Large west Texas wastewater spill in Delaware River diluted by rain, BLM says. Houston Chronicle. Heavy rain may have softened the environmental blow of a large wastewater spill in the Delaware River near West Texas oil fields earlier this month, officials say. Before dawn on Aug. 1, a few miles south of the Texas border with New Mexico, an over-pressured flow line ruptured and dumped 18,000 barrels of wastewater and 11 barrels of oil into the Delaware River, flowing for seven hours into the Pecos River and the Red Bluff Reservoir before it was discovered. “Anything this big is a pretty good sized event,” said James Amos, a supervisory petroleum engineering tech at the Bureau of Land Management’s field office in Carlsbad, New Mexico. “Hitting the waterway makes it even worse. The wastewater spill was several times larger than the typical 200-to-300 barrel spills in the region. Scores of fish were killed near the source of the spill. But a rain storm lifted water levels in the Delaware 3 feet higher than normal, diluting the effect of the wastewater spill. “The BLM and other agencies including the Texas Parks &Wildlife Department will continue to monitor the impact to hundreds of river-dwelling species, including threatened species such as the Texas hornshell mussel.
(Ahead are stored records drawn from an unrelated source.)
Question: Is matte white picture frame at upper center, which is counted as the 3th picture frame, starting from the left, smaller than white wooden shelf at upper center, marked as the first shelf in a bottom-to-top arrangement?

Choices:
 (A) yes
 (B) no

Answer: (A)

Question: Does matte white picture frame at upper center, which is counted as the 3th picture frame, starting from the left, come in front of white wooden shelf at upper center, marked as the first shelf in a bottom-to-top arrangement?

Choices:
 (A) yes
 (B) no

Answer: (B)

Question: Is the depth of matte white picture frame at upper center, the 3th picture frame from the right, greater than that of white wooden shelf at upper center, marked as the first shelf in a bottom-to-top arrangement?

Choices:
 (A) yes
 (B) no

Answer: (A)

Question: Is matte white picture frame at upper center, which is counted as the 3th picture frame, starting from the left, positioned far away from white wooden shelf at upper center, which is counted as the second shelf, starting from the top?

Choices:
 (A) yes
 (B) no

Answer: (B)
Feds to determine future of Mexican wolves in Colorado. Public News Service. The U.S. Fish and Wildlife Service is narrowing in on a plan that would remove the Mexican wolf from the endangered species list and hand management over to states. David Parsons, a former Mexican wolf coordinator for the agency, said he thinks it’s the wrong path. He noted that fewer than 150 wolves remain in the wild today, and all their genes derive from the last seven wolves that existed before recovery efforts began. Parsons said breeders are doing a good job of increasing genetic diversity for wolves in captivity. “But the Fish and Wildlife Service is just not getting them into the wild in numbers that really make a difference,” Parsons said, “largely because the states are pushing back against releases.” Parsons said wolves are frequently seen as a nuisance by powerful livestock interests, and he noted the last time states managed wolves, their numbers declined by 24 percent. The new plan authorizes delisting after populations reach a total of 500 in isolated areas.